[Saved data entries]

- - -

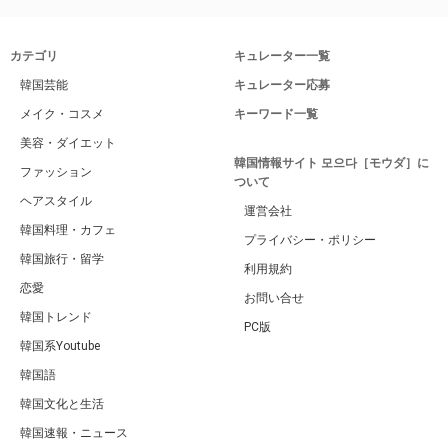
カテゴリ
キュレーター一覧
韓国芸能
キュレーター応募
メイク・コスメ
キーワード一覧
美容・ダイエット
韓国情報サイト 모으다［モウダ］に
ファッション
ついて
ヘアスタイル
運営会社
韓国料理・カフェ
プライバシー・ポリシー
韓国旅行・留学
利用規約
恋愛
お問い合せ
韓国トレンド
PC版
韓国系Youtube
韓国語
韓国文化と生活
韓国速報・ニュース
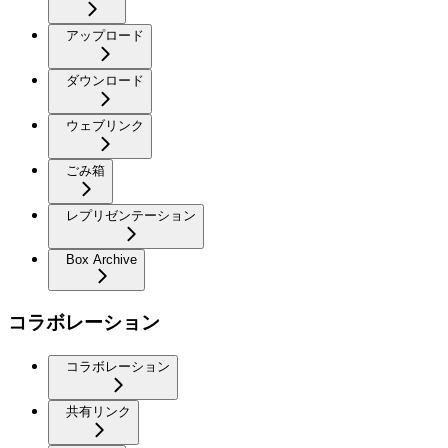
アップロード
ダウンロード
ウェブリンク
ごみ箱
レプリゼンテーション
Box Archive
コラボレーション
コラボレーション
共有リンク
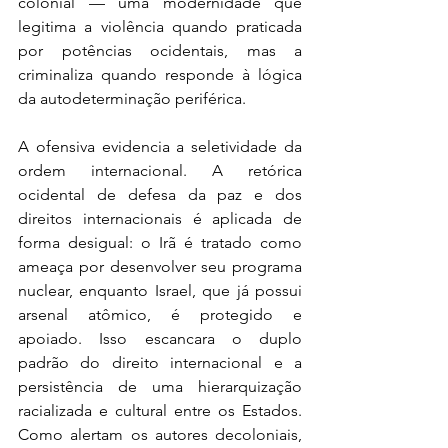
colonial — uma modernidade que 
legitima a violência quando praticada 
por potências ocidentais, mas a 
criminaliza quando responde à lógica 
da autodeterminação periférica. 
A ofensiva evidencia a seletividade da 
ordem internacional. A retórica 
ocidental de defesa da paz e dos 
direitos internacionais é aplicada de 
forma desigual: o Irã é tratado como 
ameaça por desenvolver seu programa 
nuclear, enquanto Israel, que já possui 
arsenal atômico, é protegido e 
apoiado. Isso escancara o duplo 
padrão do direito internacional e a 
persistência de uma hierarquização 
racializada e cultural entre os Estados. 
Como alertam os autores decoloniais, 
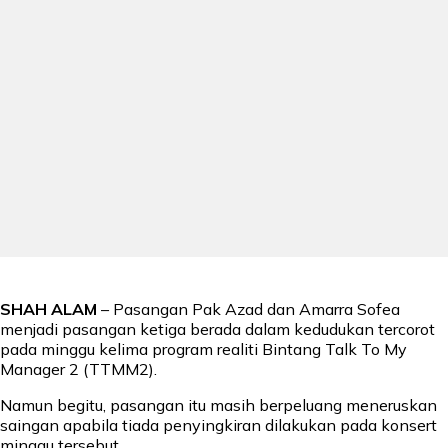
SHAH ALAM
– Pasangan Pak Azad dan Amarra Sofea
menjadi pasangan ketiga berada dalam kedudukan tercorot
pada minggu kelima program realiti Bintang Talk To My
Manager 2 (TTMM2).
Namun begitu, pasangan itu masih berpeluang meneruskan
saingan apabila tiada penyingkiran dilakukan pada konsert
minggu tersebut.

- - -

§ What you have to do: Search the records line by line for the word "quando" and copy every line where it appears.

§ Task solution:
legitima a violência quando praticada 
criminaliza quando responde à lógica 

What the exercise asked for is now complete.